Alam malaikat (juga jin) bisa jadi berdimensi lebih tinggi dari dimensi ruang waktu, sehingga bagi mereka tidak ada lagi masalah jarak dan waktu. Karena itu mereka bisa melihat kita, tetapi kita tidak bisa melihat mereka. Ibaratnya dimensi dua tidak dapat menggambarkan dimensi tiga, tetapi sebaliknya dimensi 3
mudah saja menggambarkan dimensi 2. Bukankah isyarat di dalam Al-Quran dan Hadits juga menunjukkan hal itu. Malaikat dan jin tidak diberikan batas waktuumur, sehingga seolah tidak ada kemarian bagi mereka.

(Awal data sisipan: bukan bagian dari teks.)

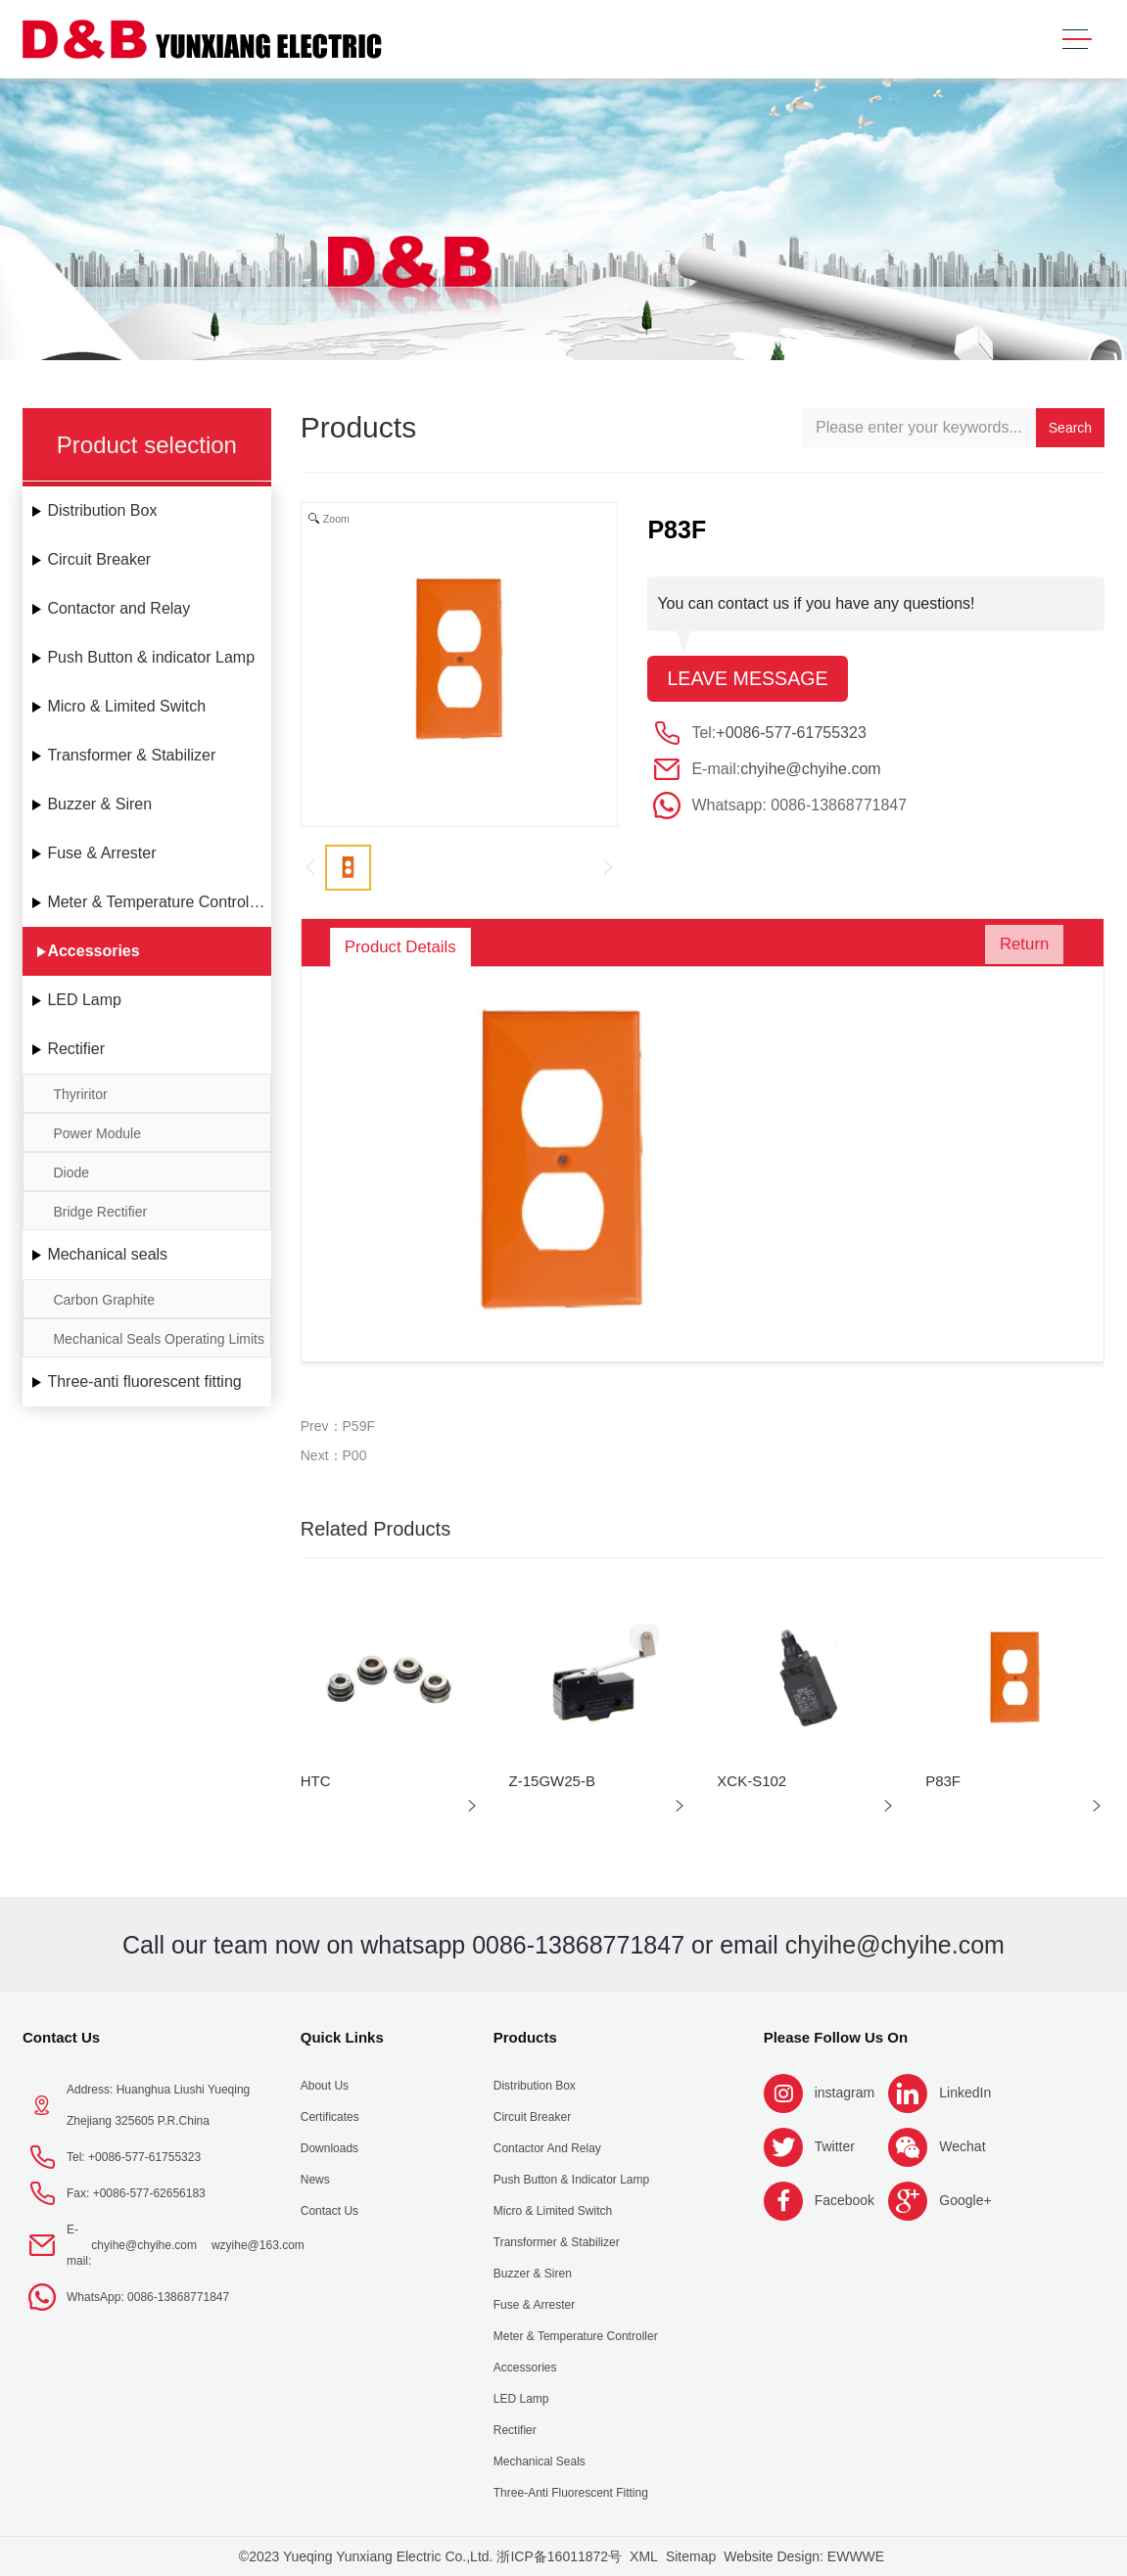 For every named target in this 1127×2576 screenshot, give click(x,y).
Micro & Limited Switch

Mereka pun bisa berada di berbagai tempat karena tak dibatas oleh ruang.

Rasulullah bersama jibril diajak ke dimensi malaikat, sehingga Rasulullah dapat melihat bentuk Jibril dan malaikat lainnya dalam bentuk aslinya (baca QS53:13-18).

Rasul pun dengan mudah pindah dari suatu tempat ke tempat lainnya, tanpa terikat ruang dan waktu. Langit dalam konteks istra’ mi’raj pun bukanlah langit fisik berupa planet atau bintang, tetapi suatu dimensi tinggi. Langit memang bermakna sesuatu di atas kita, dalam arti fisik maupun non-fisik.